Transcribed page contents
= = = =

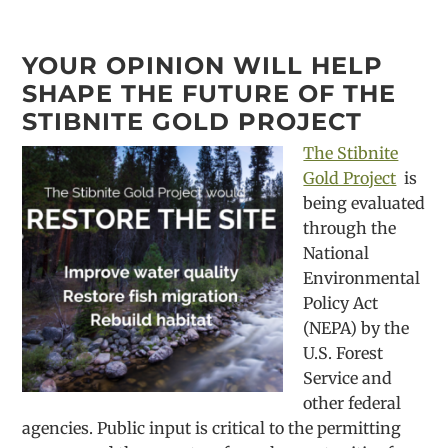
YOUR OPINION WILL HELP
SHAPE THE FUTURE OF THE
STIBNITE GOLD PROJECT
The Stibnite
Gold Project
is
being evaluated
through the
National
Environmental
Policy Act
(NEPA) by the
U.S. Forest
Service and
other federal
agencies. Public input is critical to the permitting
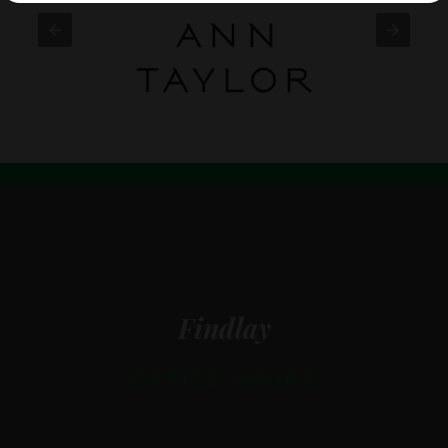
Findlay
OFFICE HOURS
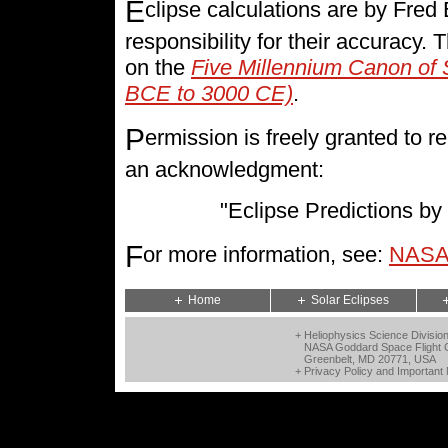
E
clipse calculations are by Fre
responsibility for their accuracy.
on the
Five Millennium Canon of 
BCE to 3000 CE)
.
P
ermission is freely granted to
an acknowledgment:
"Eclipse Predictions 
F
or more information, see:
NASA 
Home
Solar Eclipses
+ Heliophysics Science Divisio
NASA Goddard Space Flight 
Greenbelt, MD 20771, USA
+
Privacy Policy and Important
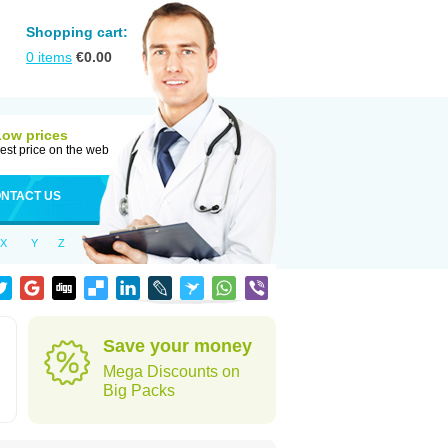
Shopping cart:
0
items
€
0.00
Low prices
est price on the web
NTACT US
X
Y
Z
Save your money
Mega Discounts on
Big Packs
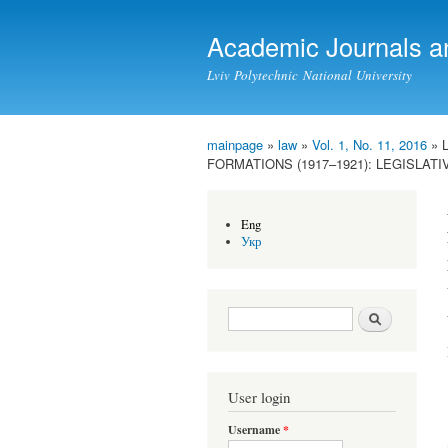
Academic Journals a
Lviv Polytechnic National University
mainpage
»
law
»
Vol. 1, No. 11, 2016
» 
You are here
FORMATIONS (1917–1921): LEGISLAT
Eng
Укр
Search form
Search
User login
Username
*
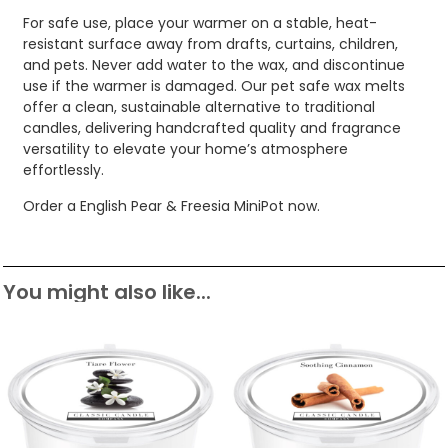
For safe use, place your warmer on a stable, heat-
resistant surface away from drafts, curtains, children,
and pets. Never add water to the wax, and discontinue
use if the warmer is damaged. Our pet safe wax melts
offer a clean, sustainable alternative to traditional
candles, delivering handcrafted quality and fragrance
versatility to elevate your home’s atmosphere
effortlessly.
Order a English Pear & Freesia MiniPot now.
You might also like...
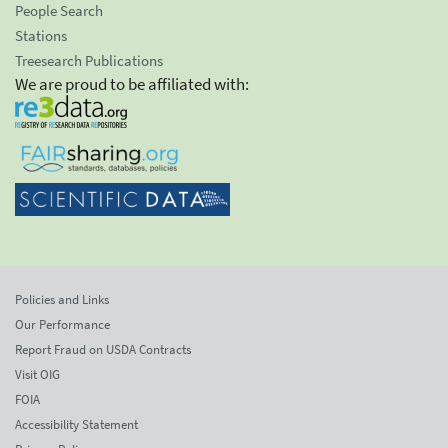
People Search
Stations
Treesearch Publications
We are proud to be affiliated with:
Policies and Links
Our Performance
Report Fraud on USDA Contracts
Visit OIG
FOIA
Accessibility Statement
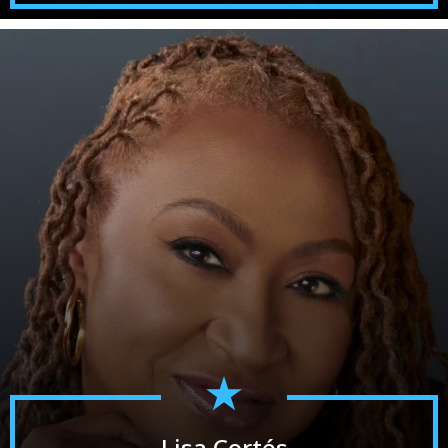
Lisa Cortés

= = = =

- _What is expected_: Set the entries down exactly, but not the pictures.

- _Response_:
YOUR OPINION WILL HELP
SHAPE THE FUTURE OF THE
STIBNITE GOLD PROJECT
The Stibnite
Gold Project
is
being evaluated
through the
National
Environmental
Policy Act
(NEPA) by the
U.S. Forest
Service and
other federal
agencies. Public input is critical to the permitting
Findlay
OFFICE HOURS
E
clipse calculations are by Fre
responsibility for their accuracy.
on the
Five Millennium Canon of 
BCE to 3000 CE)
.
P
ermission is freely granted to
an acknowledgment:
"Eclipse Predictions 
F
or more information, see:
NASA 
Home
Solar Eclipses
+ Heliophysics Science Divisio
NASA Goddard Space Flight 
Greenbelt, MD 20771, USA
+
Privacy Policy and Important
Shopping cart:
0
items
€
0.00
Low prices
est price on the web
NTACT US
X
Y
Z
Save your money
Mega Discounts on
Big Packs
Academic Journals a
Lviv Polytechnic National University
mainpage
»
law
»
Vol. 1, No. 11, 2016
» 
You are here
FORMATIONS (1917–1921): LEGISLAT
Eng
Укр
Search form
Search
User login
Username
*
For safe use, place your warmer on a stable, heat-
resistant surface away from drafts, curtains, children,
and pets. Never add water to the wax, and discontinue
use if the warmer is damaged. Our pet safe wax melts
offer a clean, sustainable alternative to traditional
candles, delivering handcrafted quality and fragrance
versatility to elevate your home’s atmosphere
effortlessly.
Order a English Pear & Freesia MiniPot now.
You might also like...
People Search
Stations
Treesearch Publications
We are proud to be affiliated with:
Policies and Links
Our Performance
Report Fraud on USDA Contracts
Visit OIG
FOIA
Accessibility Statement
Lisa Cortés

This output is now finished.